Antônio obedeceu, esticou as mãos como a mãe o ensinou a fazer. Pegou a concha, colocou o dedo na borda do prato e se serviu até que o caldo o queimasse.
Mayana havia ensinado a enxergar com as mãos e ouvidos, mas ele ainda se lembrava das cores.
Era bonito.
Sentou no chão e perguntou.
— Quanto consegui hoje, Deja?
A cigana olhou para o pano, apenas algumas moedas e duas notas pequenas.
— Muito! As pessoas gostam de você. Por isso te pagam, Tchavo.
Ela deixava o filho em uma esquina e ia para outra fazer leitura de mãos. Acreditava que Antônio ficasse lá, mas ele preferia a carroça. Achava estranho receber dinheiro para ficar parado.
A cigana olhou os cortes nos braços e ombros do filho, só conseguia ver se ele estivesse sentado. Era um homem alto.
— O que foi isso? Alguém te bateu de novo?
Ele negou com a cabeça colocando mais sopa na boca.
Não conversavam muito. Antônio sempre foi calado e ela nunca o forçou.
Depois de passar uma pasta de ervas nos machucados do filho foram dormir.
E mais uma vez ele sonhou com o seu anjo.
Foi assim que aprendeu a chamar a menina de olhos claros que aparecia em seus sonhos.
Havia falado com a mãe pouco depois de acordar.
— Os olhos brilham muito e o cabelo é amarelo igual era o sol.
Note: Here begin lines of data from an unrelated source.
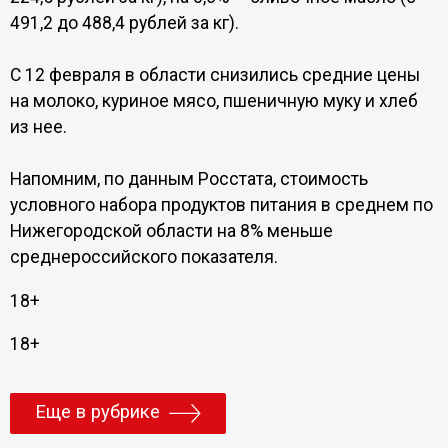
491,2 до 488,4 рублей за кг).
С 12 февраля в области снизились средние цены
на молоко, куриное мясо, пшеничную муку и хлеб
из нее.
Напомним, по данным Росстата, стоимость
условного набора продуктов питания в среднем по
Нижегородской области на 8% меньше
среднероссийского показателя.
18+
18+
Еще в рубрике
É bonita, muito bonita, Deja.
Mayana achou que o filho estava sonhando com um anjo ou uma santa. Só podia ser.
A vida de Antônio era um milagre.
— É o seu anjo da guarda.
Ele gostava de sonhar com o anjo, gostava muito.
Acordou sorrindo e a senhora soube que tinha acontecido de novo.
— O mesmo sonho?
Antônio confirmou com a cabeça enquanto comia mais um pedaço de pão.
Comia muito e sabia que isso era um peso no acampamento.
— Vou conseguir mais moedas hoje.
— Não, hoje vamos levantar acampamento.
Essa era a parte que ele não gostava, queria ter um lugar para morar.
— Mas como vou conseguir dinheiro?
Para Mayana era simples... onde houvesse pessoas para ler a sorte e dar esmolas eles ficariam bem.
Já o rapaz pensava que se perdesse o trabalho com Jailson seria difícil conseguir outro.
As pessoas não gostavam dele, sabia que não.
— A roda da vida gira para frente, somos como a água. Não podemos ficar parados.
Antônio baixou a cabeça e em seguida contou o que havia acontecido no dia anterior.
— Eu machuquei uma menina pequena.
— Não machucou. Você é bom, Tchavo.
— Não ouvi ela, mãe. Bati.
— Bateu? Como assim?
Mayana não encontrava nenhum motivo para o filho estar andando sozinho pelas ruas. Já tinham conversado sobre isso.
— Fui no banheiro, mãe, e não ouvi a menina. Tinha o cheiro bom.
— Mais um motivo para a gente ir embora. Se ela se machucou e tem família, vão vir atrás da gente.
A cigana se apressou para arrumar as coisas, não eram muitas.
Mas no apartamento de Ive ela também estava acordando.
Não foi à aula do cursinho.
Queria ser médica, por isso estava se preparando para prestar um vestibular federal.
Nunca tinha faltado, mas como disse a amiga...
— Tudo tem uma primeira vez. Vamos voltar na sorveteria! Quero encontrar aquele rapaz da carroça.
Patrícia reagiu imediatamente.
— Não vamos, mesmo! Ive, para de ser louca. Ele é um mendigo, catador de papelão. Só pode estar de brincadeira, né? Ele tem sarna.
A menina amarrou os cabelos e respondeu enquanto passava o batom.
— Eu vou, você faz o que quiser.
— Ive!
Patrícia paralisou com o pensamento.
— Ai meu Deus! Você não está apaixonada pelo Corcunda de Notre Dame, está?
— Claro que não! Quem se apaixona assim? Só quero fazer alguma coisa. Ele estava tão assustado. Você não quer ser médica? Pois deveria começar tendo alguma humanidade.
— Médicas não precisam de humanidade. Precisam de muito dinheiro para pagar a faculdade e todo o resto.
— Aí, você e esse assunto de novo. Vamos comigo e eu pago os seus materiais do semestre.
Patrícia pulou da cama.
— COMBINADO! Vamos a caçar uns monstros.
Ive sentiu o coração doer com aquela fala da amiga.
Engoliu a resposta e colocou um tênis confortável. Algo lhe dizia que andariam muito.
No carro veio a pergunta que Patrícia realmente queria fazer.
— Você não vai mesmo dar uma chance para o Matheus? É a única garota do mundo que, com a sua idade, nunca ficou com ninguém.
Ive sorriu.
Sorriu, mas por dentro alguma coisa apertou.
O nome estava parado no peito havia anos. Um nome que só diria mais uma vez, estava decidida!
Mas quando disse… tudo começou a desmoronar.